Beijing Key Laboratory for Pediatric Diseases of Otolaryngology, Head and Neck Surgery, Beijing Pediatric Research Institute, Beijing Children's Hospital, Capital Medical University, National Center for Children's Health, Beijing, China.

Key Laboratory of Major Diseases in Children, Ministry of Education, Beijing Children's Hospital, Capital Medical University, National Center for Children's Health, Beijing, China.

出版信息

Biomed Res Int. 2017;2017:5857369. doi: 10.1155/2017/5857369. Epub 2017 Dec 5.

Abstract

Drug resistance surveillance is crucial for control of drug-resistant tuberculosis (TB).
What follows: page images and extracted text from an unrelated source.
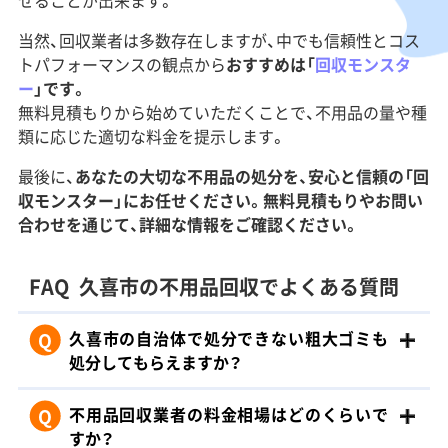
せることが出来ます。
当然、回収業者は多数存在しますが、
中でも信頼性とコス
トパフォーマンスの観点から
おすすめは「
回収モンスタ
ー
」です。
無料見積もりから始めていただくことで、不用品の量や種
類に応じた適切な料金を提示します。
最後に、
あなたの大切な不用品の処分を、安心と信頼の「回
収モンスター」にお任せください。
無料見積もりやお問い
合わせを通じて、詳細な情報をご確認ください。
FAQ
久喜市の不用品回収でよくある質問
Q
久喜市の自治体で処分できない粗大ゴミも
処分してもらえますか？
Q
不用品回収業者の料金相場はどのくらいで
すか？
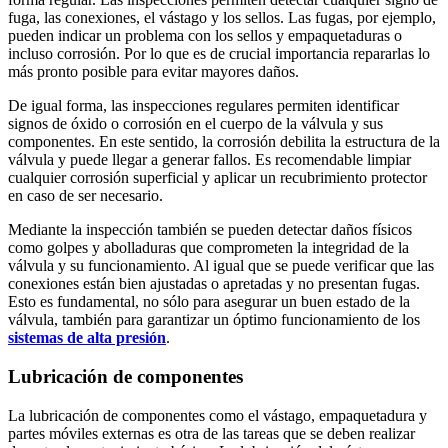
fuga, las conexiones, el vástago y los sellos. Las fugas, por ejemplo,
pueden indicar un problema con los sellos y empaquetaduras o
incluso corrosión. Por lo que es de crucial importancia repararlas lo
más pronto posible para evitar mayores daños.
De igual forma, las inspecciones regulares permiten identificar
signos de óxido o corrosión en el cuerpo de la válvula y sus
componentes. En este sentido, la corrosión debilita la estructura de la
válvula y puede llegar a generar fallos. Es recomendable limpiar
cualquier corrosión superficial y aplicar un recubrimiento protector
en caso de ser necesario.
Mediante la inspección también se pueden detectar daños físicos
como golpes y abolladuras que comprometen la integridad de la
válvula y su funcionamiento. Al igual que se puede verificar que las
conexiones están bien ajustadas o apretadas y no presentan fugas.
Esto es fundamental, no sólo para asegurar un buen estado de la
válvula, también para garantizar un óptimo funcionamiento de los
sistemas de alta presión
.
Lubricación de componentes
La lubricación de componentes como el vástago, empaquetadura y
partes móviles externas es otra de las tareas que se deben realizar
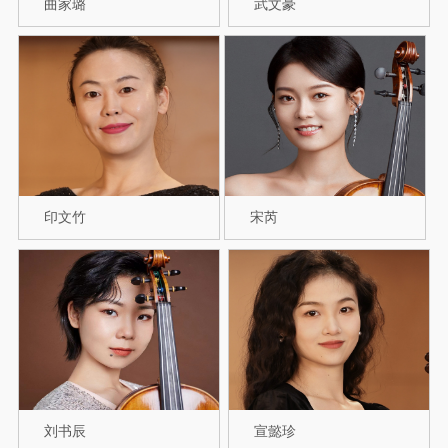
曲家璐
武文豪
印文竹
宋芮
刘书辰
宣懿珍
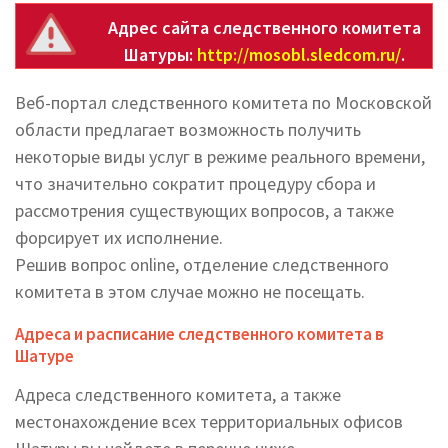
Адрес сайта следственного комитета
Шатуры:
http://mosobl.sledcom.ru/
.
Веб-портал следственного комитета по Московской
области предлагает возможность получить
некоторые виды услуг в режиме реального времени,
что значительно сократит процедуру сбора и
рассмотрения существующих вопросов, а также
форсирует их исполнение.
Решив вопрос online, отделение следственного
комитета в этом случае можно не посещать.
Адреса и расписание следственного комитета в
Шатуре
Адреса следственного комитета, а также
местонахождение всех территориальных офисов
However, limited data exists on the burden of drug-resistant TB in children. The goal of this work was to generate prevalence data regarding rifampicin- (RIF-) resistant childhood TB in northern China and to test the feasibility of Xpert for surveying pediatric TB drug resistance prevalence. We enrolled 362 clinically diagnosed childhood TB patients and collected sputum, gastric lavage aspirate (GLA), bronchoalveolar lavage fluid (BALF), and cerebral spinal fluid (CSF) samples. Xpert and solid culture were utilized to detect RIF resistance. The detection rate of Xpert-positive TB among new clinically diagnosed TB cases was 38.4% (139/362), significantly higher than that of solid culture-positive TB (16.3%, 59/362, < 0.01). Notably, Xpert-positive rates differed significantly by sample type, with the highest positive rate for GLA (51.2%). The unit testing costs per RIF-resistant TB patient were $828.41 for solid culture and $761.86 for Xpert. Our data demonstrate that the prevalence of RIF resistance among childhood TB cases in our study (6.9%) is comparable to the national RIF resistance prevalence level of new cases (6.7%). In addition, Xpert is superior to the solid culture for RIF resistance survey in the childhood TB patients.

摘要

耐药监测对于耐药结核病(TB)的控制至关重要。然而,儿童耐药结核病的负担数据有限。这项工作的目的是生成关于中国北方儿童利福平(RIF)耐药性结核病患病率的数据,并检验 Xpert 用于调查儿科 TB 药物耐药性患病率的可行性。我们纳入了 362 例临床诊断为儿童结核病的患者,并收集了痰、胃液抽吸物(GLA)、支气管肺泡灌洗液(BALF)和脑脊液(CSF)样本。使用 Xpert 和固体培养来检测 RIF 耐药性。新临床诊断的结核病病例中,Xpert 阳性结核病的检出率为 38.4%(139/362),明显高于固体培养阳性结核病(16.3%,59/362)(<0.01)。值得注意的是,Xpert 的阳性率按样本类型显著不同,GLA 的阳性率最高(51.2%)。每例 RIF 耐药性结核病患者的单位检测成本,固体培养为 828.41 美元,Xpert 为 761.86 美元。我们的数据表明,本研究中儿童结核病病例的 RIF 耐药率(6.9%)与新发病例的全国 RIF 耐药率(6.7%)相当。此外,Xpert 对于儿童结核病患者的 RIF 耐药性调查优于固体培养。